6. Creating pathway map of genes related to TCA cycle¶
Now we can generate images of the KEGG pathway maps using the matrix we just made. For this section, we will try to find genes invovled in the TCA cycle.
code
There is no plot output for this command as it automatically writes the results into the current working directory. By default, it names the file as <species><mapID>.<out.suffix>.png
. If this is the first time this is run, it will also write the pathway map's original image file <species><mapID>.png
and the <species><mapID>.xml
with information about how the pathway is connected.
Lets take a look at our first output.
Boxes highlighted in red means that our MAG has this gene. However, the colour scale is a little strange seeing as there cannot be negative gene annotation hits (its either NA or larger than 0). Also, we know that there are definitely bins with more than 1 of some KO, but the colour highlights do not show that. Lets tweak the code further and perhaps pick better colours. For the latter, we will use the viridis
colour package that is good for showing a gradient.
code
# Set colours
path_colours <- viridis(n = 3, begin = 0.65, end = 1, direction = 1)
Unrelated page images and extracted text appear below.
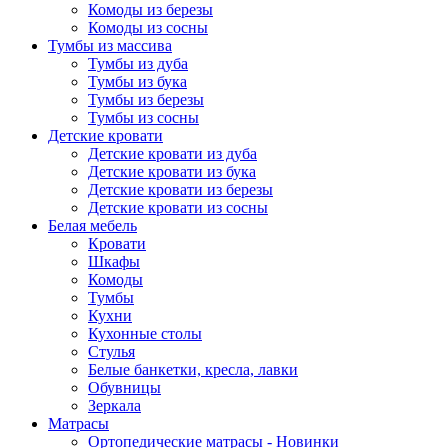
Комоды из березы
Комоды из сосны
Тумбы из массива
Тумбы из дуба
Тумбы из бука
Тумбы из березы
Тумбы из сосны
Детские кровати
Детские кровати из дуба
Детские кровати из бука
Детские кровати из березы
Детские кровати из сосны
Белая мебель
Кровати
Шкафы
Комоды
Тумбы
Кухни
Кухонные столы
Стулья
Белые банкетки, кресла, лавки
Обувницы
Зеркала
Матрасы
Ортопедические матрасы - Новинки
# For more information on the viridis package:
# vignette("intro-to-viridis")
# Plot pathway
pv_bin_0.2 <- pathview(
gene.data = KO_matrix[, "bin_0"],
pathway.id = tca_map_id,
species = "ko",
# Lets make an arbitrary assumption that 5 copies is a lot
limit = list(
gene = c(1, 5),
cpd = c(1, 5)
),
bins = list(
gene = 4,
cpd = 4
),
# We are plotting number of hits, so specify TRUE for this
# If plotting, say, gene/transcript abundance, set this to FALSE
discrete = list(
gene = TRUE,
cpd = TRUE
),
# Tally colours
low = path_colours[1],
mid = path_colours[2],
high = path_colours[3],
out.suffix = "pv_bin_0.2"
)
This plot looks much better. We can see that some genes do have more hits than others. Now, lets propagate this using map(...)
based on our bin IDs.
code
pv_bin_all <- map(bin_ids, function(bin) {
# Get column with correct bin ID
bin_data <- KO_matrix[, bin]
# Prepare output suffix
out.suffix = paste0("TCA.", bin)
# Plot
pathview(
gene.data = bin_data,
pathway.id = tca_map_id,
species = "ko",
# Lets make an arbitrary assumption that 5 copies is a lot
limit = list(
gene = c(1, 5),
cpd = c(1, 5)
),
bins = list(
gene = 4,
cpd = 4
),
# We are plotting number of hits, so specify TRUE for this
# If plotting, say, gene/transcript abundance, set this to FALSE
discrete = list(
gene = TRUE,
cpd = TRUE
),
# Tally colours
low = path_colours[1],
mid = path_colours[2],
high = path_colours[3],
out.suffix = out.suffix
)
})
Based on the plots, it seems that not all bins have a complete TCA cycle. Bins 4, 6, and 7 have a substantially truncated cycle.
Now that you know how to make pathway maps, try it using different pathways of interest!